Figure 1Copy number histogram of ~42 million probes on the Affymetrix human genome 1.0 tiling arrays. Only probes with more than one match in the genome are shown.
Whole genome ER ChIP-chip results based on either Affymetrix or xMAN probe mapping under different FDR thresholds
| FDR thresholds (%) | 0 | 1 | 2 | 5 |
| Affymetrixa | 2,646 (2,312) | 5,221 (4,572) | 5,714 (4,993) | 7,293 (6,413) |
| xMANa | 3,281 (2929) | 6,544 (5,820) | 7,563 (6,760) | 8,890 (7,925) |
| Shared Regionsb | 2,475 (2,217) | 5,006 (4,481) | 5,436 (4,876) | 6,871 (6,184) |
| Percentage of Shared Regionsc | 93.5 (95.9) | 95.9 (98.0) | 95.1 (97.6) | 94.2 (96.5) |
aThe numbers of ChIP-regions identified by MAT are shown in the table. A ChIP-region is annotated as repeat if more than 70% of the region is within RepeatMasker repeats, simple repeats, or segmental duplications. The numbers of non-repeat regions are shown in the parentheses.
bChIP-regions identified from Affymetrix_NCBIv34 probe mapping were converted into NCBIv35 version using LiftOver program (). Two regions are considered the same if they overlap by more than 50%.
cThe percentage of shared regions was defined as the number of shared regions divided by the number of regions identified using Affymetrix probe mapping.
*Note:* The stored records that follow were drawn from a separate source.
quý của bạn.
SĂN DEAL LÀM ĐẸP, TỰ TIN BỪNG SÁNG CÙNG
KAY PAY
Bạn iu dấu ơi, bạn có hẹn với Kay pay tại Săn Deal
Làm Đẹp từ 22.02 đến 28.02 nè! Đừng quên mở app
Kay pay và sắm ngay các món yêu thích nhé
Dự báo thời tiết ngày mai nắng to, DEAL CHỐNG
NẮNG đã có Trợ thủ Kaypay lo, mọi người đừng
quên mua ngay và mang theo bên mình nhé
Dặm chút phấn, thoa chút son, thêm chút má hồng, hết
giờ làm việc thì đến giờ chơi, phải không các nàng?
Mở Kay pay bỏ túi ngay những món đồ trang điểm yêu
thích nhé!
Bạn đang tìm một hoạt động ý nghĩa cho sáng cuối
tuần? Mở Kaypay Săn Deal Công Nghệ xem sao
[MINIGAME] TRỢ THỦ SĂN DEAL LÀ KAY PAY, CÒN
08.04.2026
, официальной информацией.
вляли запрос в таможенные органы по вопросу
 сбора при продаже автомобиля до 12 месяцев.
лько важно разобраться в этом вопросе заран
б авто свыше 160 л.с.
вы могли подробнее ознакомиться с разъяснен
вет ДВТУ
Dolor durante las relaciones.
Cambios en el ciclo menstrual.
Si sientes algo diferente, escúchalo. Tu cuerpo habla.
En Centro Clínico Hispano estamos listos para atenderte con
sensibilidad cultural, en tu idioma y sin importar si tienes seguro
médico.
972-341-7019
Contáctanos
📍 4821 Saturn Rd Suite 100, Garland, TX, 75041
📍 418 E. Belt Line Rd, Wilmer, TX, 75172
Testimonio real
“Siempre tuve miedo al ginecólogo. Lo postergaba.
Figure 2Characterization of ER binding sites identified only through xMAN probe mapping. Standard ChIP assays of ER were performed with anti-ER antibody. Immunoprecipitated DNA was quantified by qPCR using primers spanning 10 randomly selected regions identified by MAT only with xMAN probe mapping. The results are shown as vehicle (control, white bars) or estrogen (black bars) fold enrichment over input and are the average of three replicates±SE. The 10 regions are provided as NCBIv35 chromosomal coordinates: Site 1(chr10:94549192-94550690), Site 2(chr11:46253821-46255330), Site 3(chr11:100812061-100813479), Site 4(chr4:188058695-188060091), Site 5(chr5:52253648-52254807), Site 6(chr5:133383322-133384523), Site 7(chr7:150991115-150992368), Site 8(chr8:88996063-88997399), Site 9(chr8:99413611-99415262), Site 10(chr8:102555348-102556385).
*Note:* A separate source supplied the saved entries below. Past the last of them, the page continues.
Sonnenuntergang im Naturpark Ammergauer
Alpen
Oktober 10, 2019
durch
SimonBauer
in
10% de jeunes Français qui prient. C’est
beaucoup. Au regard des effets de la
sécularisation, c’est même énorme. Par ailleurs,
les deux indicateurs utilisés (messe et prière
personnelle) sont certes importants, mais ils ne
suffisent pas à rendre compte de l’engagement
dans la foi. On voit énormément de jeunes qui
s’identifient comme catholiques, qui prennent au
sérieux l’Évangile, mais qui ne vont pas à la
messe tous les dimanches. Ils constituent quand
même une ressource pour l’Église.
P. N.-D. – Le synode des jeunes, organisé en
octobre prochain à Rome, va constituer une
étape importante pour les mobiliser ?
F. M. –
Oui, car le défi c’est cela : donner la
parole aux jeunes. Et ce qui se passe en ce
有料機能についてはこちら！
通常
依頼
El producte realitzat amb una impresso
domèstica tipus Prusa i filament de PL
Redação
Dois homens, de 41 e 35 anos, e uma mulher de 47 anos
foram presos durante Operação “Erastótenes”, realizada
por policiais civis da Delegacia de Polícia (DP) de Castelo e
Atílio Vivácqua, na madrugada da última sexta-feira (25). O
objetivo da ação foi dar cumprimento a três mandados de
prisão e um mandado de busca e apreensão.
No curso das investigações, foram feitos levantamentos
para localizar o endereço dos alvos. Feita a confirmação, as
Figure 3ROC-like curve for ENCODE spike-in data using either xMAN or Affymetrix probe mapping. We applied MAT with either xMAN or Affymetrix probe mapping to the spike-in data. xMAN and Affymetrix mapping achieved 100% and 96% True Positive Rate (TPR) at 0% False Discovery Rate (FDR) cutoff, respectively. A MAT prediction is considered correct if the center of the predicted region lies in the actual spike-in fragment. Please note that False Discovery Rate instead of False Positive Rate is used in this ROC-like curve.
Figure 4Estrogen receptor whole-genome ChIP-chip experiment using xMAN or Affymetrix probe mapping. We applied MAT with xMAN or Affymetrix probe mapping to the estrogen receptor ChIP-chip experiment on Affymetrix human genome 1.0 tiling array set, which consists of 14 arrays covering the non-repetitive human genome at 35 bp resolution.
A) MATscore histogram: The standard deviations estimated from the background NULL distribution are 1.07 and 1.09 using xMAN and Affymetrix probe mapping, respectively. Only the bottom part of the histogram was shown.
B) Scatter plot of false discovery rate (FDR) versus number of true positives. Under each cutoff, the number of true positive is estimated as the number of positive peaks minus the number of negative peaks; the FDR is estimated as the number of negative peaks divided by number of positive peaks. Under the same FDR cutoff, MAT predicts more true positive peaks using xMAN probe mapping than using Affymetrix probe mapping.
Figure 5xMAN mapping example. In this example, we provide 4 entries in the query (A1, B, A2 and C). A1 and A2 have exactly the same sequence, so they will be mapped to exactly the same genomic position(s). B has 3 copies and C has no match in the genome. The xMAN statistics for this example are: NumUniqSeq: 3; NumSeq.MEntries: 1; NumQueryEntries: 4; NumSeq.MGenomeMatches: 1; NumSeq. NoGenomeMatch: 1; NumTotalEntries: 5.